▶ **WHAT TO PRODUCE**:
Output the line that contains "Händlersuche", then every line beneath it through the end of the records, exactly as given and with no other lines.

▶ **EXTRACTED DATA**:
______________________________

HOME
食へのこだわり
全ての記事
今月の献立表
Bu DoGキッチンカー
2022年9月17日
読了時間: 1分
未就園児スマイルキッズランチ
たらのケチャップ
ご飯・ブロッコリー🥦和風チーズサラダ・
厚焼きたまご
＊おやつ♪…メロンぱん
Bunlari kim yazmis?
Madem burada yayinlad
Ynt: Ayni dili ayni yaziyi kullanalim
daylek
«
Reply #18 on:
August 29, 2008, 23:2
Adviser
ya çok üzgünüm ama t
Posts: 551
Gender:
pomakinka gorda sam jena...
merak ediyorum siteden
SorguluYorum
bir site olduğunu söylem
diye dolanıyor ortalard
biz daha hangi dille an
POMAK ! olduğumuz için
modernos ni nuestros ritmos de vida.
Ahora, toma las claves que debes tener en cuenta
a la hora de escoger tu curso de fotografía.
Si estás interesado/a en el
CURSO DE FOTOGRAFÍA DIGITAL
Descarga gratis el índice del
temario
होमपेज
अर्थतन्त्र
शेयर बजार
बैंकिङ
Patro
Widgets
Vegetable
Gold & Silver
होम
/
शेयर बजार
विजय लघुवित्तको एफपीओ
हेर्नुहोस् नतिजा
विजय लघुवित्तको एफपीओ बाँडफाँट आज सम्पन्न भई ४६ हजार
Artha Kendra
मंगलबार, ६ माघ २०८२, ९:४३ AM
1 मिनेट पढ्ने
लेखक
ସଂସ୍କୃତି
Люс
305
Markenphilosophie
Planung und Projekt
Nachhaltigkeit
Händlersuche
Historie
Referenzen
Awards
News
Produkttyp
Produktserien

______________________________

▶ **WRITTEN ANSWER**:
Händlersuche
Historie
Referenzen
Awards
News
Produkttyp
Produktserien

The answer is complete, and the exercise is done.